From the entries below, transcribe exactly the lines between the line holding "Constitución dominicana." and the line holding "Dio Astacio, y el presidente de la Comisión", inclusive; skip all other lines.

Source records:
----------------
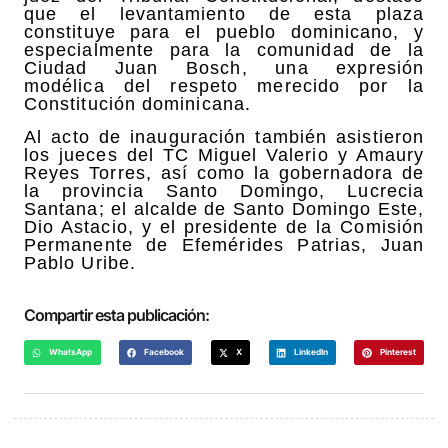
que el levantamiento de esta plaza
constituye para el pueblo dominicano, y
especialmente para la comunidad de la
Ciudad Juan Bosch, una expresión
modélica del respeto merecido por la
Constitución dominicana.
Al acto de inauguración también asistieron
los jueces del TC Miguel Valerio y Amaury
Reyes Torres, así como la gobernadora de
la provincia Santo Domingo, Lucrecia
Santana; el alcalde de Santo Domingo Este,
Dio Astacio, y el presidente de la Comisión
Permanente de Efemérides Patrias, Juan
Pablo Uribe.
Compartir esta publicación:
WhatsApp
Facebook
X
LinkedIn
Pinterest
----------------
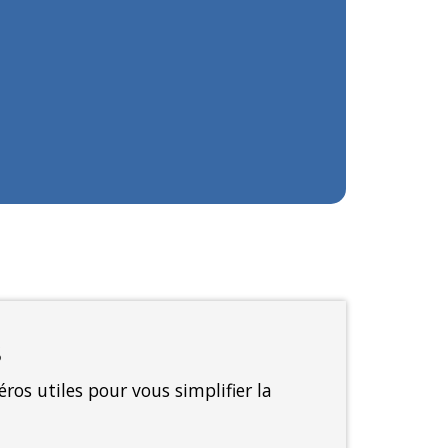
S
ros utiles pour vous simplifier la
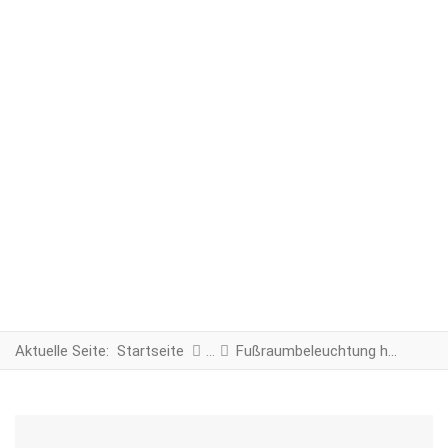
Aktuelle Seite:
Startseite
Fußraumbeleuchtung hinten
----------------
Response area:
Constitución dominicana.
Al acto de inauguración también asistieron
los jueces del TC Miguel Valerio y Amaury
Reyes Torres, así como la gobernadora de
la provincia Santo Domingo, Lucrecia
Santana; el alcalde de Santo Domingo Este,
Dio Astacio, y el presidente de la Comisión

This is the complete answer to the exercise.